Realigning Economic Incentives Between Patients and Physicians
Humans are motivated by, and make decisions based on, incentives. And, currently, incentives for patients and physicians are misaligned. There has been a great need for a system that allows for the incentives of patients and physcians to be aligned. The RHM platform is the first to truly do this.
One incentive for patients that must be discussed is the desire to work with – especially when discussing regenerative therapies – a “physician,” rather than a “provider.” Without going into great detail here, a “provider” is one who provides medical treatment based on last century’s model of “treat and street” or chemicals. A “physician” is one who is skilled in the art of healing. When considering the process of regenerative therapies, it is incredibly important to work with one who is skilled in the art of healing.
The RHM platform marries the process of regenerative treatments and therapies with physicians who are actually skilled in the art of healing.
How do we do this?

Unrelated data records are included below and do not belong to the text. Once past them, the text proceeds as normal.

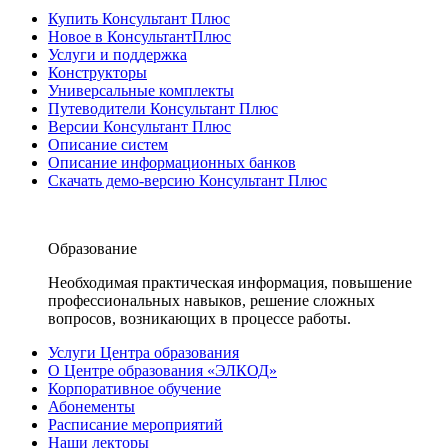
Купить Консультант Плюс
Новое в КонсультантПлюс
Услуги и поддержка
Конструкторы
Универсальные комплекты
Путеводители Консультант Плюс
Версии Консультант Плюс
Описание систем
Описание информационных банков
Скачать демо-версию Консультант Плюс
Образование
Необходимая практическая информация, повышение
профессиональных навыков, решение сложных
вопросов, возникающих в процессе работы.
Услуги Центра образования
О Центре образования «ЭЛКОД»
Корпоративное обучение
Абонементы
Расписание мероприятий
Наши лекторы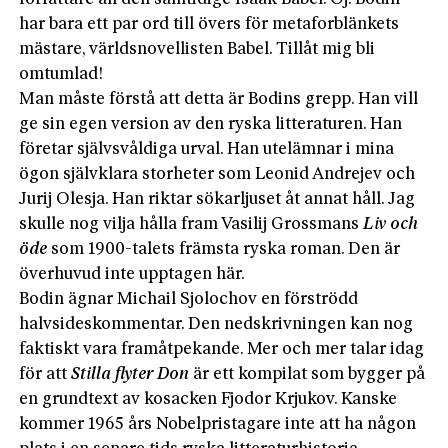
har bara ett par ord till övers för metaforblänkets
mästare, världsnovellisten Babel. Tillåt mig bli
omtumlad!
Man måste förstå att detta är Bodins grepp. Han vill
ge sin egen version av den ryska litteraturen. Han
företar självsvåldiga urval. Han utelämnar i mina
ögon självklara storheter som Leonid Andrejev och
Jurij Olesja. Han riktar sökarljuset åt annat håll. Jag
skulle nog vilja hålla fram Vasilij Grossmans
Liv och
öde
som 1900-talets främsta ryska roman. Den är
överhuvud inte upptagen här.
Bodin ägnar Michail Sjolochov en förströdd
halvsideskommentar. Den nedskrivningen kan nog
faktiskt vara framåtpekande. Mer och mer talar idag
för att
Stilla flyter Don
är ett kompilat som bygger på
en grundtext av kosacken Fjodor Krjukov. Kanske
kommer 1965 års Nobelpristagare inte att ha någon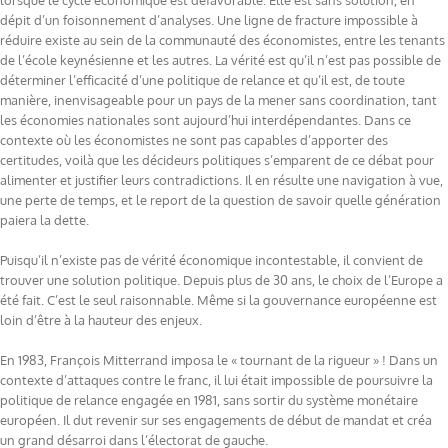
lorsque le cycle économique est défavorable. Elle est sans solution, en
dépit d’un foisonnement d’analyses. Une ligne de fracture impossible à
réduire existe au sein de la communauté des économistes, entre les tenants
de l’école keynésienne et les autres. La vérité est qu’il n’est pas possible de
déterminer l’efficacité d’une politique de relance et qu’il est, de toute
manière, inenvisageable pour un pays de la mener sans coordination, tant
les économies nationales sont aujourd’hui interdépendantes. Dans ce
contexte où les économistes ne sont pas capables d’apporter des
certitudes, voilà que les décideurs politiques s’emparent de ce débat pour
alimenter et justifier leurs contradictions. Il en résulte une navigation à vue,
une perte de temps, et le report de la question de savoir quelle génération
paiera la dette.
Puisqu’il n’existe pas de vérité économique incontestable, il convient de
trouver une solution politique. Depuis plus de 30 ans, le choix de l’Europe a
été fait. C’est le seul raisonnable. Même si la gouvernance européenne est
loin d’être à la hauteur des enjeux.
En 1983, François Mitterrand imposa le « tournant de la rigueur » ! Dans un
contexte d’attaques contre le franc, il lui était impossible de poursuivre la
politique de relance engagée en 1981, sans sortir du système monétaire
européen. Il dut revenir sur ses engagements de début de mandat et créa
un grand désarroi dans l’électorat de gauche.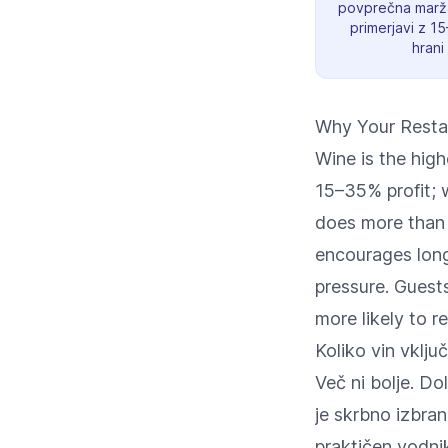
povprečna marža
primerjavi z 15
hrani
Why Your Restau
Wine is the hig
15–35% profit; w
does more than 
encourages long
pressure. Guest
more likely to re
Koliko vin vključ
Več ni bolje. Do
je skrbno izbran
praktičen vodnik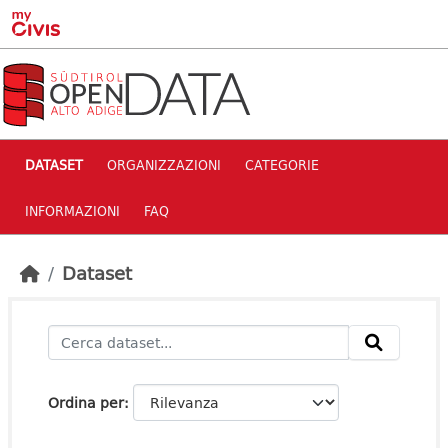
Skip to main content
DATASET
ORGANIZZAZIONI
CATEGORIE
INFORMAZIONI
FAQ
Dataset
Ordina per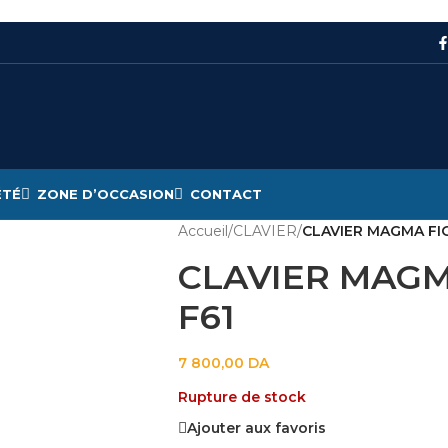
ÉTÉ
ZONE D’OCCASION
CONTACT
Accueil
/
CLAVIER
/
CLAVIER MAGMA FI
CLAVIER MAGM
F61
7 800,00
DA
Rupture de stock
Ajouter aux favoris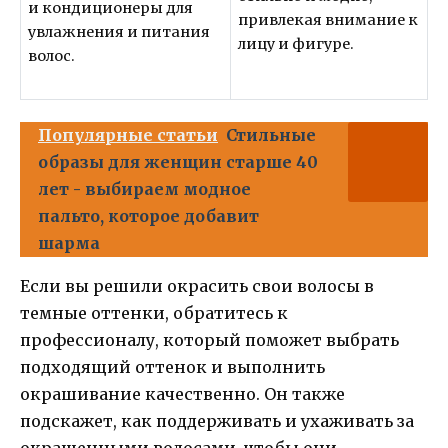
и кондиционеры для
привлекая внимание к
увлажнения и питания
лицу и фигуре.
волос.
Популярные статьи
Стильные
образы для женщин старше 40
лет - выбираем модное
пальто, которое добавит
шарма
Если вы решили окрасить свои волосы в
темные оттенки, обратитесь к
профессионалу, который поможет выбрать
подходящий оттенок и выполнить
окрашивание качественно. Он также
подскажет, как поддерживать и ухаживать за
окрашенными волосами, чтобы они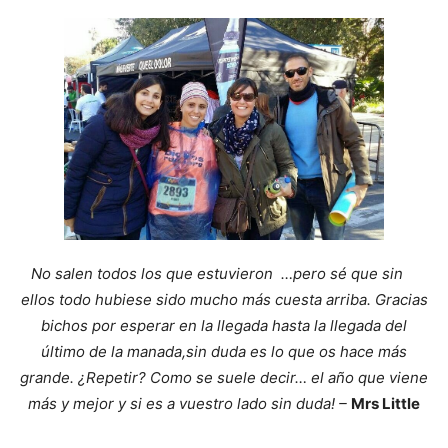
No salen todos los que estuvieron …pero sé que sin
ellos todo hubiese sido mucho más cuesta arriba. Gracias
bichos por esperar en la llegada hasta la llegada del
último de la manada,sin duda es lo que os hace más
grande. ¿Repetir? Como se suele decir… el año que viene
más y mejor y si es a vuestro lado sin duda! –
Mrs Little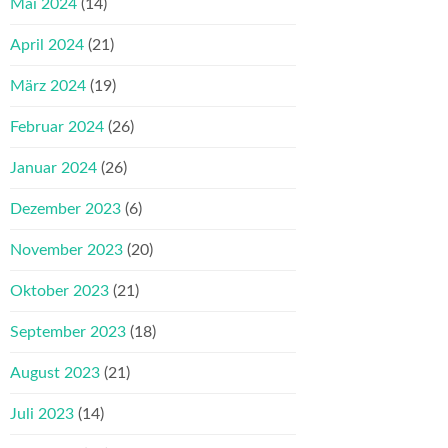
Mai 2024
(14)
April 2024
(21)
März 2024
(19)
Februar 2024
(26)
Januar 2024
(26)
Dezember 2023
(6)
November 2023
(20)
Oktober 2023
(21)
September 2023
(18)
August 2023
(21)
Juli 2023
(14)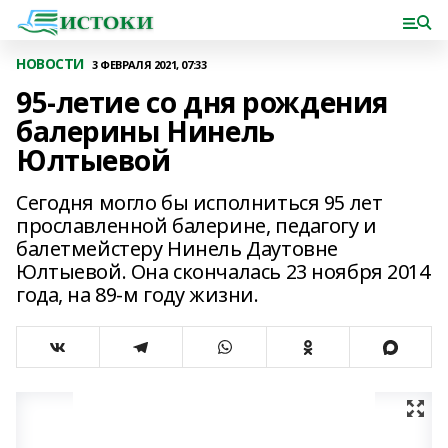
НОВОСТИ
3 ФЕВРАЛЯ 2021, 07:33
95-летие со дня рождения
балерины Нинель
Юлтыевой
Сегодня могло бы исполниться 95 лет
прославленной балерине, педагогу и
балетмейстеру Нинель Даутовне
Юлтыевой. Она скончалась 23 ноября 2014
года, на 89-м году жизни.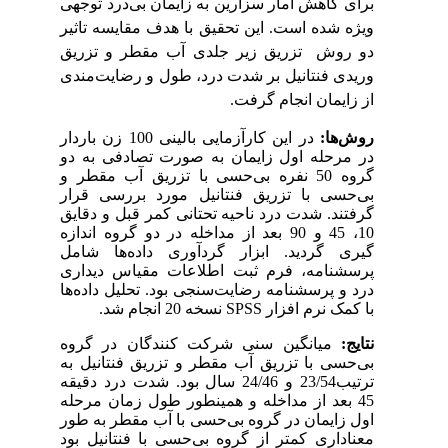
برای کاهش آمار سزارین به زایمان بی
درد توجهی
ویژه شده است. این
تحقیق
با
هدف
مقایسه تاثیر
دو روش
تزریق
زیر
جلدی
آب
مقطر و تزریق
وریدی فنتانیل بر
شدت
درد، طول
و
رضایت
مندی
از
زایمان انجام گرفت.
روش
ها:
در این کارآزمایی بالینی 100
زن باردار
در
مرحله
اول
زایمان
به
صورت
تصادفی
به
دو
گروه
50
نفره
بی
حسی با تزریق آب مقطر و
بی
حسی با تزریق فنتانیل مورد بررسی قرار
گرفتند.
شدت
درد
ناحیه
تحتانی
کمر
قبل
و
دقایق
10، 45
و 90
بعد
از
مداخله
در
دو
گروه
اندازه
گیری گردید.
ابزار
گردآوری
داده‌ها
شامل
پرسشنامه،
فرم
ثبت
اطلاعات مقیاس دیداری
درد و پرسشنامه رضایت‌سنجی بود.
تحلیل
داده‌ها
با کمک نرم افزار
SPSS
نسخه 20 انجام شد.
نتایج:
میانگین سنی شرکت کنندگان در گروه
بی‌حسی با تزریق آب مقطر و تزریق فنتانیل به
ترتیب23/54 و 24/46 سال بود.
شدت درد دقیقه
45 بعد از مداخله و همینطور
طول زمان مرحله
اول زایمان در گروه بی‌حسی با آب مقطر به طور
معناداری کمتر از گروه بی‌حسی با فنتانیل بود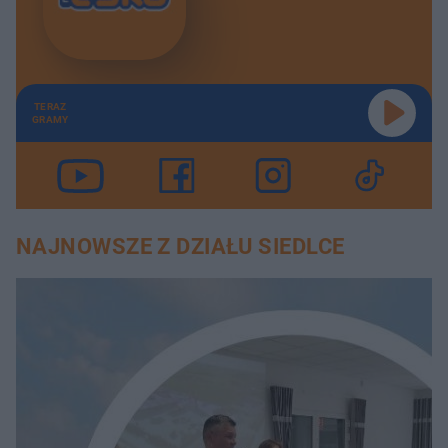
TERAZ
GRAMY
NAJNOWSZE Z DZIAŁU SIEDLCE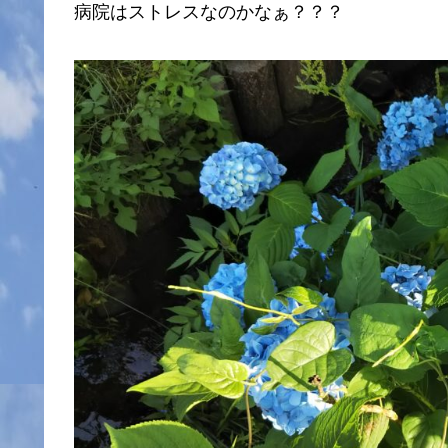
病院はストレスなのかなぁ？？？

Let’s look at the other options first.
If a third party pays for treatments, there is no “skin in the game” (relationship) for any of the three parties.

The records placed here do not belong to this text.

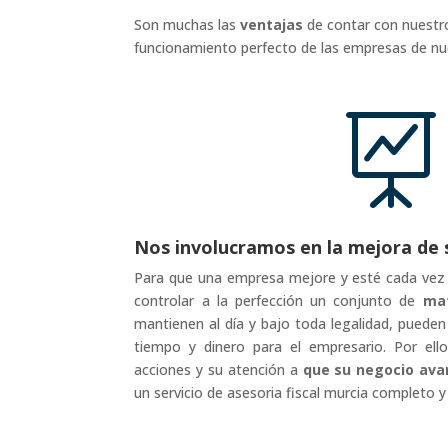
Son muchas las
ventajas
de contar con nuestro
funcionamiento perfecto de las empresas de nue

Nos involucramos en la mejora de 
Para que una empresa mejore y esté cada vez 
controlar a la perfección un conjunto de
mat
mantienen al día y bajo toda legalidad, puede
tiempo y dinero para el empresario. Por ello
acciones y su atención a
que su negocio ava
un servicio de asesoria fiscal murcia completo y 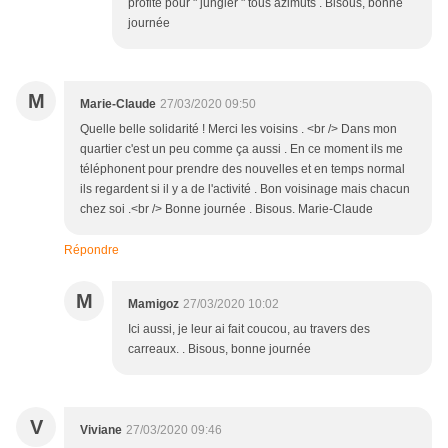
profité pour " jungler " tous azimuts . Bisous, bonne
journée
M
Marie-Claude
27/03/2020 09:50
Quelle belle solidarité ! Merci les voisins . <br /> Dans mon
quartier c'est un peu comme ça aussi . En ce moment ils me
téléphonent pour prendre des nouvelles et en temps normal
ils regardent si il y a de l'activité . Bon voisinage mais chacun
chez soi .<br /> Bonne journée . Bisous. Marie-Claude
Répondre
M
Mamigoz
27/03/2020 10:02
Ici aussi, je leur ai fait coucou, au travers des
carreaux. . Bisous, bonne journée
V
Viviane
27/03/2020 09:46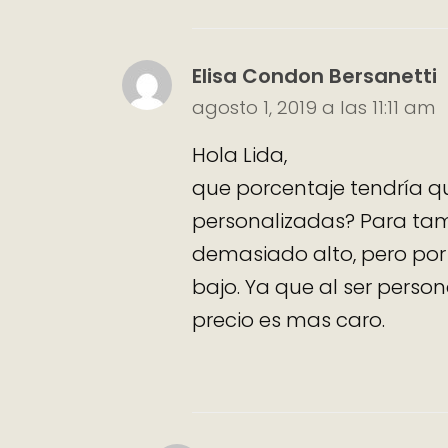
Elisa Condon Bersanetti
agosto 1, 2019 a las 11:11 am
Hola Lida,
que porcentaje tendría q
personalizadas? Para ta
demasiado alto, pero por
bajo. Ya que al ser perso
precio es mas caro.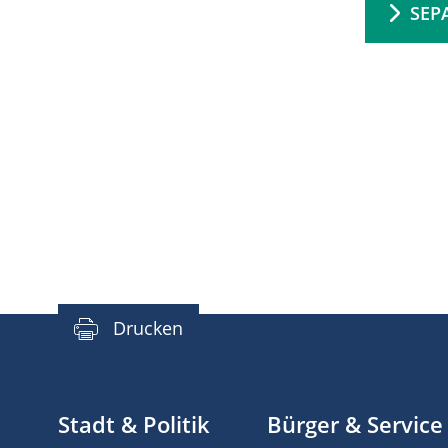
SEPA
Drucken
Stadt & Politik
Bürger & Service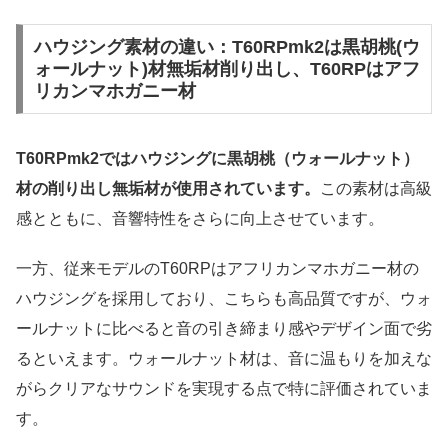
ハウジング素材の違い：T60RPmk2は黒胡桃(ウ
ォールナット)材無垢材削り出し、T60RPはアフ
リカンマホガニー材
T60RPmk2ではハウジングに黒胡桃（ウォールナット）
材の削り出し無垢材が使用されています。
この素材は高級
感とともに、音響特性をさらに向上させています。
一方、従来モデルのT60RPはアフリカンマホガニー材の
ハウジングを採用しており、こちらも高品質ですが、ウォ
ールナットに比べると音の引き締まり感やデザイン面で劣
るといえます。ウォールナット材は、音に温もりを加えな
がらクリアなサウンドを実現する点で特に評価されていま
す。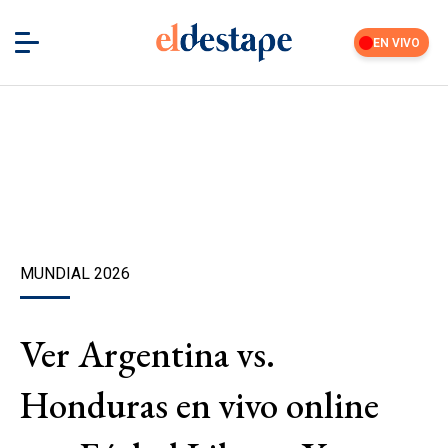
EN VIVO
MUNDIAL 2026
Ver Argentina vs.
Honduras en vivo online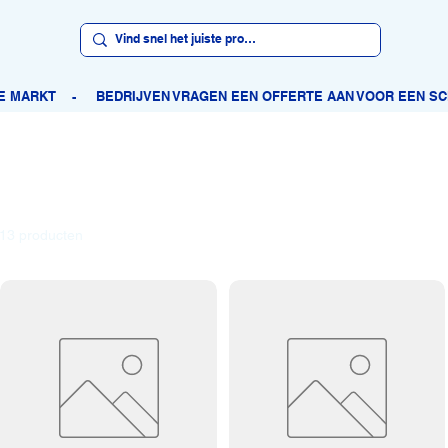
13 producten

It is hard – almost impossible – to align economic interests between two parties – patients and physicians – when neither party has a say in what things cost. There is not incentive for patients to shop prices because patients get treatments based upon what their insurance company will pay for.
Conversely, physicians have no incentive to keep costs down because, frankly, the model does not require them to do so. (While the ACA, or “Obamacare,” was supposed to provide incentives for physicians to try and keep prices down, in reality, providers are perverse incentives to do the opposite by ordering more tests than necessary to avoid frivolous lawsuits.)

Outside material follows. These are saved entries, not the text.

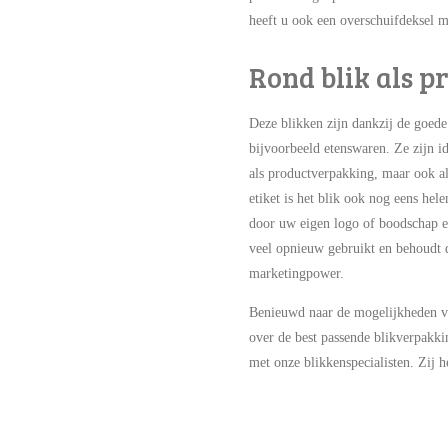
heeft u ook een overschuifdeksel 
Rond blik als 
Deze blikken zijn dankzij de goede
bijvoorbeeld etenswaren. Ze zijn id
als
productverpakking, maar ook al
etiket is het blik ook nog eens hel
door uw eigen logo of boodschap er
veel opnieuw gebruikt en behoudt d
marketingpower.
Benieuwd naar de mogelijkheden vo
over de best passende blikverpak
met onze blikkenspecialisten. Zij h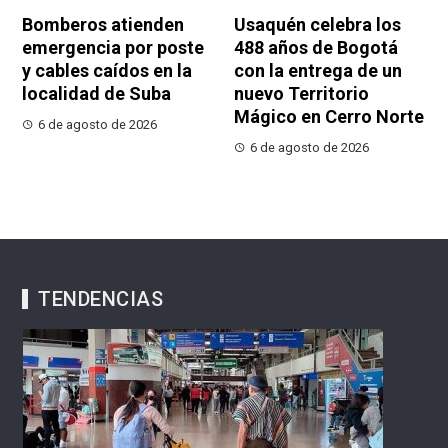
Bomberos atienden
Usaquén celebra los
emergencia por poste
488 años de Bogotá
y cables caídos en la
con la entrega de un
localidad de Suba
nuevo Territorio
Mágico en Cerro Norte
6 de agosto de 2026
6 de agosto de 2026
TENDENCIAS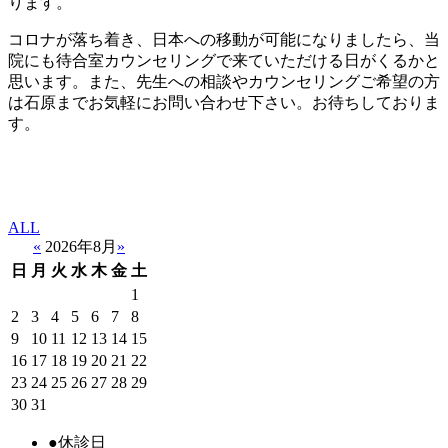
ります。
コロナが落ち着き、日本への移動が可能になりましたら、当
院にも待合室カウンセリングで来ていただける日がくるかと
思います。また、先生への相談やカウンセリングご希望の方
は石原までお気軽にお問い合わせ下さい。お待ちしておりま
す。
ALL
«
2026年8月
»
日
月
火
水
木
金
土
1
2
3
4
5
6
7
8
9
10
11
12
13
14
15
16
17
18
19
20
21
22
23
24
25
26
27
28
29
30
31
●
休診日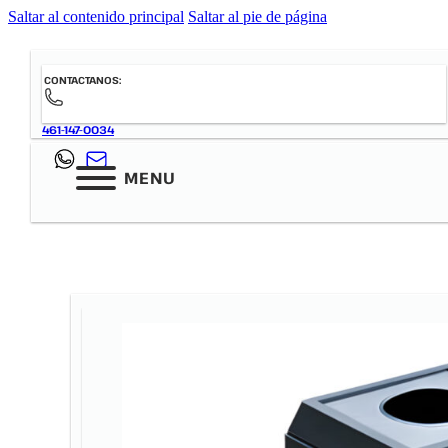
Saltar al contenido principal
Saltar al pie de página
CONTACTANOS:
461-147-0034
MENU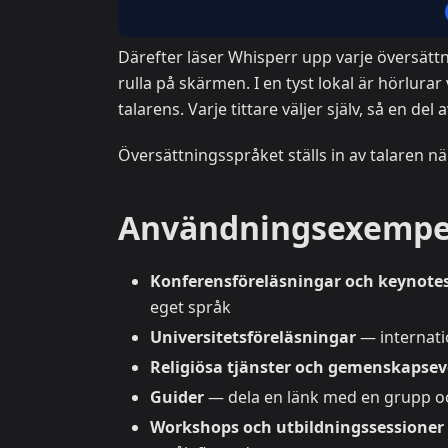
Därefter läser Whisperr upp varje översättn
rulla på skärmen. I en tyst lokal är hörlur
talarens. Varje tittare väljer själv, så en de
Översättningsspråket ställs in av talaren 
Användningsexempe
Konferensföreläsningar och keynote
eget språk
Universitetsföreläsningar
— internatio
Religiösa tjänster och gemenskaps
Guider
— dela en länk med en grupp oc
Workshops och utbildningssessioner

Without considering quality of life for either patient or physician, there are three ways currently being employed to advance the field of regenerative medicine:
Lowering prices would be very good for patients and their pocket books, but the physician would continue to feel like a rat in a cage on a wheel simply running in circles.
Because doctors would have to make up the lost revenue from lower prices with an increased volume of patients. Good for the bottom line, but doctors are already stretched to the max as it is.
This only exacerbates one of the biggest complaints of patients toward doctors, in general, let alone the field of regenerative medicine: a general lack of time that patients actually get with their physician. With eight (8) minutes being the average time a physician spends with a patient, it’s no wonder this is one of the biggest complaints. Especially when most of that 8 minutes is spent with the doctor staring at a screen or talking in technical jargon, lack of satisfaction abounds.
It is incredibly difficult, if not nearly impossible, to develop and build a real relationship between a patient and a physician in the current environment. While patients desire a real relationship with their physicians, it will never happen because there is no incentive for the doctor to maintain that relationship. It is a “one and done and ‘next’” transaction. Physicians ns do not seek to intentionally reduce patient interactions – it just happens in these conditions. Patients can receive care in this model – we just get more of the exam in terms of the problems of modern health (sick) care. This includes limited access to doctors, increased costs, etc.